Analysis: The record showed that the information memorandum had been published and no viable resolution plan had emerged, so the liquidation order was not disturbed. At the same time, liquidation was treated as a last resort and not the preferred outcome. The reasoning emphasised that the corporate debtor should, as far as possible, be kept alive as a going concern even during liquidation. For that purpose, the liquidator was required to verify claims, take custody and control of assets, and then proceed in accordance with the statutory scheme, including exploring compromise or arrangement under Section 230 of the Companies Act, 2013 before any sale of assets. The earlier law under Section 391 of the Companies Act, 1956 was noted only as supporting the same revival-oriented approach.

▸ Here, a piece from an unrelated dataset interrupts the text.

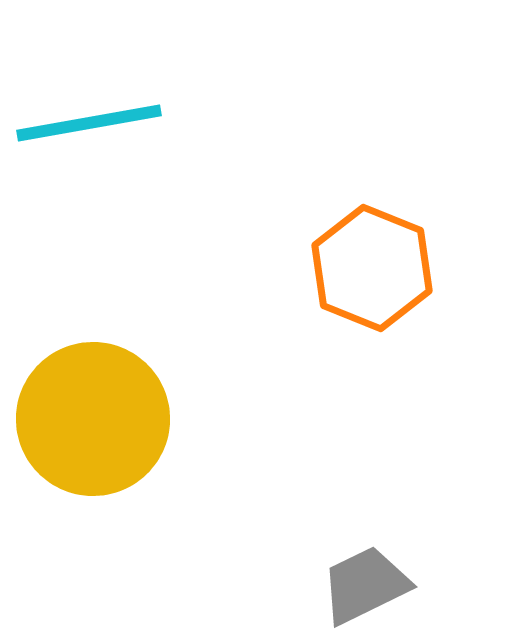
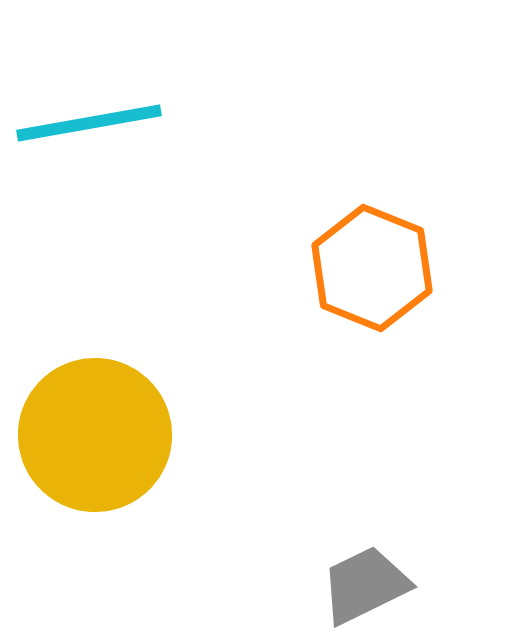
yellow circle: moved 2 px right, 16 px down
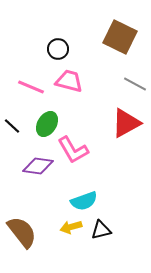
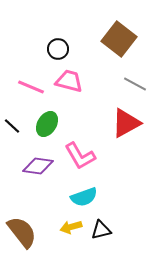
brown square: moved 1 px left, 2 px down; rotated 12 degrees clockwise
pink L-shape: moved 7 px right, 6 px down
cyan semicircle: moved 4 px up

Conclusion: The liquidation order was upheld, but the liquidator was directed to first explore revival through Section 230 proceedings and to ensure continuation of the corporate debtor as a going concern during liquidation.
Final Conclusion: The appeals did not succeed in upsetting the liquidation, but the order was supplemented with directions preserving the possibility of revival through compromise or arrangement before liquidation assets are sold.
Ratio Decidendi: In liquidation, revival-oriented measures must be exhausted first, and the liquidator should explore compromise or arrangement under Section 230 of the Companies Act, 2013 while keeping the corporate debtor as a going concern before resorting to sale of assets.